SAUDOSA INFÂNCIA XXV
COROINHAS OU ACÓLITOS
Lino Vitti
Coroinha ou acólito é o
popular ajudante de missa, muito requisitado nos tempos em que o culto católico
usava a língua latina para a maioria de seus atos e orações públicas. Meninos
com vocação para o cargo existiam sempre, não só pela curiosidade da função mas
por poderem tomar parte direta na recitação do Santo Ofício da Missa. Só porque
isso exigia certas virtudes lingüísticas, porque o ato religioso era rezado em
latim, segundo regulamentos da época, devendo portanto decorar a parte que lhe
competia pronunciar.
Esse conhecimento da língua
estranha criava ao coroinha um certo “status” em relação aos demais, uma certa
importância no contexto do ato do Santo Sacrifício.
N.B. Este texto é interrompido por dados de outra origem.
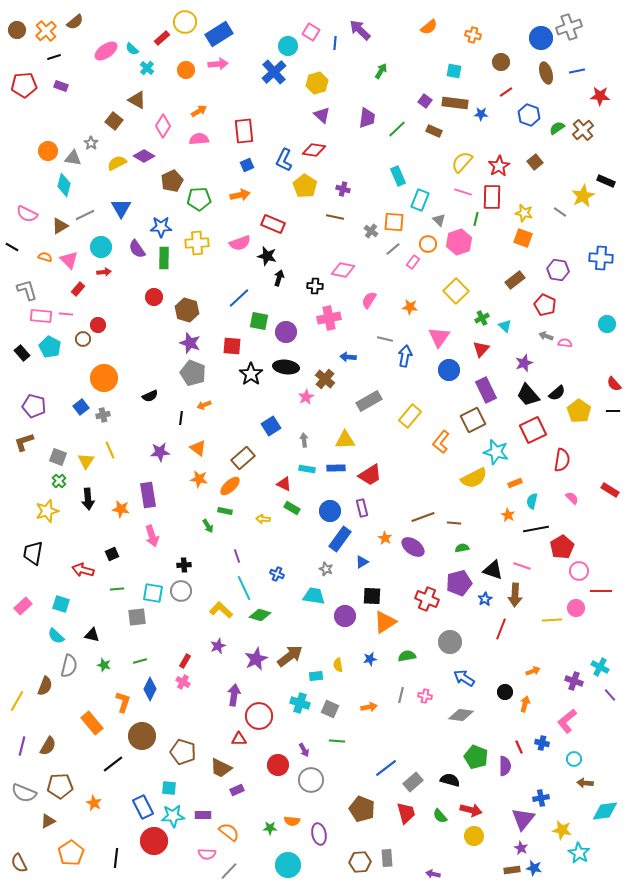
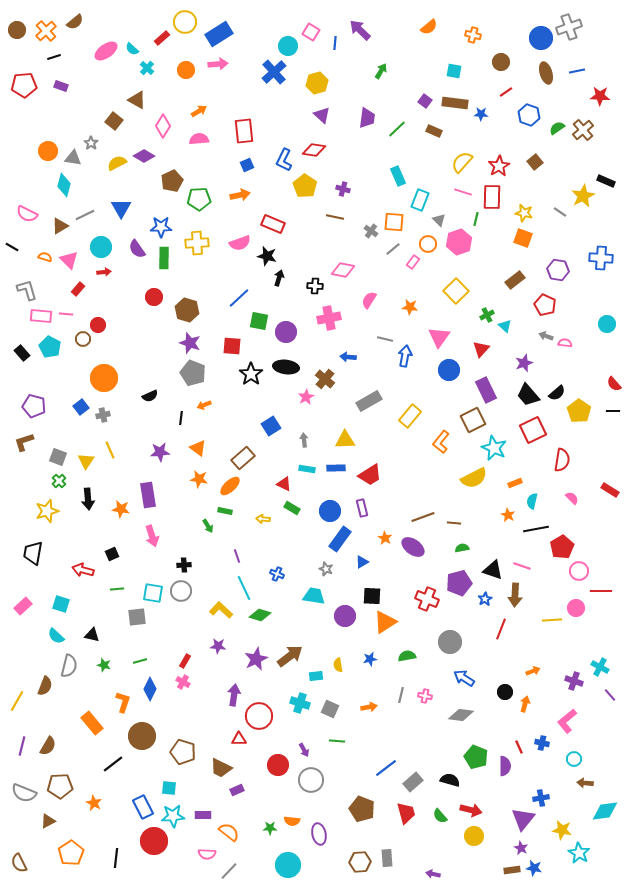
green cross at (482, 318): moved 5 px right, 3 px up
cyan star at (496, 452): moved 2 px left, 4 px up; rotated 10 degrees clockwise
purple star at (218, 646): rotated 28 degrees clockwise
Muitas vezes prenunciava
também predisposição para a futura vocação sacerdotal, como tenho observado com
os muitos padres do bairro Santa Olímpia, coroinhas ao seu tempo de criança.
O haver sido acólito dos
barbudos frades que iam recitar missa aos fiéis de Santana e Santa Olímpia e
bairros das redondezas, é uma das coisas que guardo no cofre das minhas
recordações de infância, quiçá até motivo para que mais tarde tentasse a vida
sacerdotal, estudando durante muitos anos no Colégio Santa Cruz, de Rio Claro,
Seminário de formação sacerdotal dos Padres Estigmatinos, aos quais sou grato
pelo que me ensinaram e me orientaram para a vida que vou levando já nas
imediações dos oitenta Natais.
Ser coroinha implicava em
não faltar nunca ao “trabalho” de ajudar missa. E fazê-lo da melhor maneira
possível, sem erros nem falhas, pois os frades da minha saudosa infância de
acólito não brincavam em serviço e qualquer deslize do ajudante era
publicamente anotado no momento em que fosse praticado, voluntária ou
involuntariamente. E o puxão de orelhas por esses titubeios, calava-me na alma
profundamente e era inevitável o rubor das faces e o brotar de um frio suor na
testa. Ossos do ofício, diriam os literatos. Essas gafes em geral não iam além
do esquecimento de alguma resposta em latim, da quase derrubada das galhetas
(pequenas garrafas artísticas onde ficavam a água e o vinho), ou o toque fora
de tempo da sineta anunciadora de partes mais solenes da Missa.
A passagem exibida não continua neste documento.